Before this week I was starting to get nervous about the outcome of our project. It seemed like we didn’t have enough data to work with and a limited amount of research questions. When we split into groups according to everyone’s particular angle of interest with our mission statement focus it started to created a better picture.
My group chose to focus on the mission statement’s within the different MSU colleges and map them out in Tableau with their topics. Research question: Are the colleges located North of the river more arts based while South of the river is more STEM based (science, technology, engineering and mathematics)? The tools we chose to use were the Topic Modeling Tool and Tableau Public. We started by creating a Google Doc we shared with each other where we recorded our tasks/steps we take, added all of the colleges and their mission statements and their locations by address.
I was surprised at how quickly our group started putting everything together. So far we’ve met every single one of our tasks we set for ourselves to do, which completely makes or breaks a group project.
We ran into a few problems last week when working with our data and solved them pretty quickly. Since we chose to topic model we began to run the first mission statement through the tool and realized it was too short (one sentence) for the tool to work correctly. We had to find another way to find key words/topics, so we resorted to Voyant.
Although Voyant doesn’t provide us with exact “topics” we are still able to find the key words within each mission statement and use those as topics. Of course the bigger the words in the Voyant graphic, the more times their used in the statement. Here’s an example of the Eli Broad College of Business mission statement after we ran it through Voyant (keeping in mind that we used the stop words list and added a few we agreed on like college, university, michigan, state, and a few others we found within each college).
Trying to get all the words in our word cloud to fit inside the window to screenshot was a problem Laura and I kept running into. We ended up having to refresh the page several times so the words would replace until they all fit. For a few of the colleges we even had to add a few words to the stop words list that we felt were unimportant or less important than the others if refreshing the page wasn’t adjusting them the way we wanted.
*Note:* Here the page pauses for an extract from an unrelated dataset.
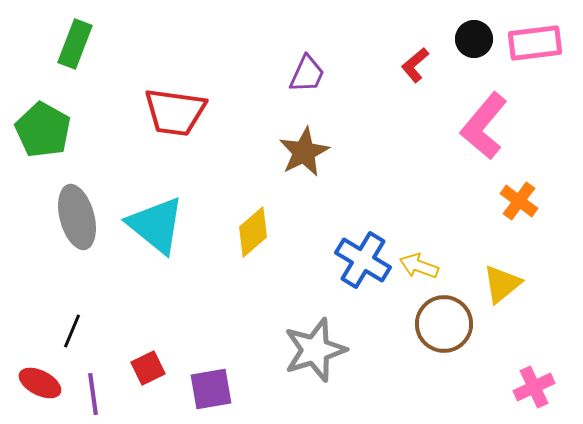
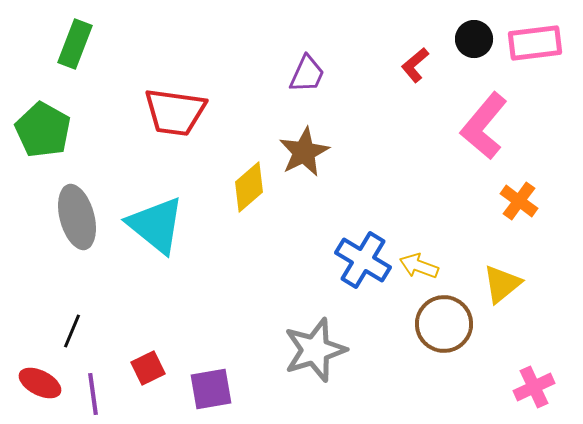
yellow diamond: moved 4 px left, 45 px up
Collecting these photos led us to create a Google doc folder. Since we have so many different aspects of our project we realized we needed to keep everything organized and located in the same place. This makes is easy for all of us to access, and easier to refer back to, if needed.
We’re planning on saving each of these word cloud graphics and added them to our map on Tableau Public, which was another interesting tool to experiment with using our data. While Laura and I worked on running the mission statements through Voyant and saving the graphics, Katie worked on the data for Tableau. Dividing up the work in this way allowed us to quickly finish our tasks in order to make more progress on our project. While Katie was modifying our data to work in Tableau she ran into a few problems. We originally thought that by looking up the addresses of each college and finding the latitude and longitude points we’d be able to map then in Tableau. After finding out that Tableau doesn’t accept lat/long points she decided to use complete addresses and map it that way.
I assume that things like this come up a lot in DH projects if you don’t do enough research on the tools you’re using. When we practiced using these tools in class we were always given data, and now we’re creating it and learning more about the format needed for these tools. Sometimes we come to a dead end and have to find a different route/different way to do what we’re trying to do, and that’s DH for you! It’s almost like a maze; there’s only one end and a handful of different ways to get there. If you run into a wall you take another direction and find your way out.
An important part of a DH project is recognizing any limitations and surveying the way your tools work with your data and the data itself. As a class we only obtained the mission statements of the Big Ten universities, but my group was more interested in working with a corpus within MSU so we had to go find our own data.
Obviously, we can see whether or not North of the river is more artsy schools and South is more STEM from just looking at a map but we’re interested in seeing if the mission statements convey the same idea (what are the college’s intentions? What do they focus on? What do they value? etc.) Focusing on one research question we were all interested in is allowing us to put together a project efficiently and easily.
After looking at our project put together as a whole and obtaining comparisons with the key words/topics of each college’s mission statement we’re going to look at MSU’s mission statement and see how the topics we pull from each college compare. Hopefully this will provide a better connection with the other group’s findings as well when we move into collaboration.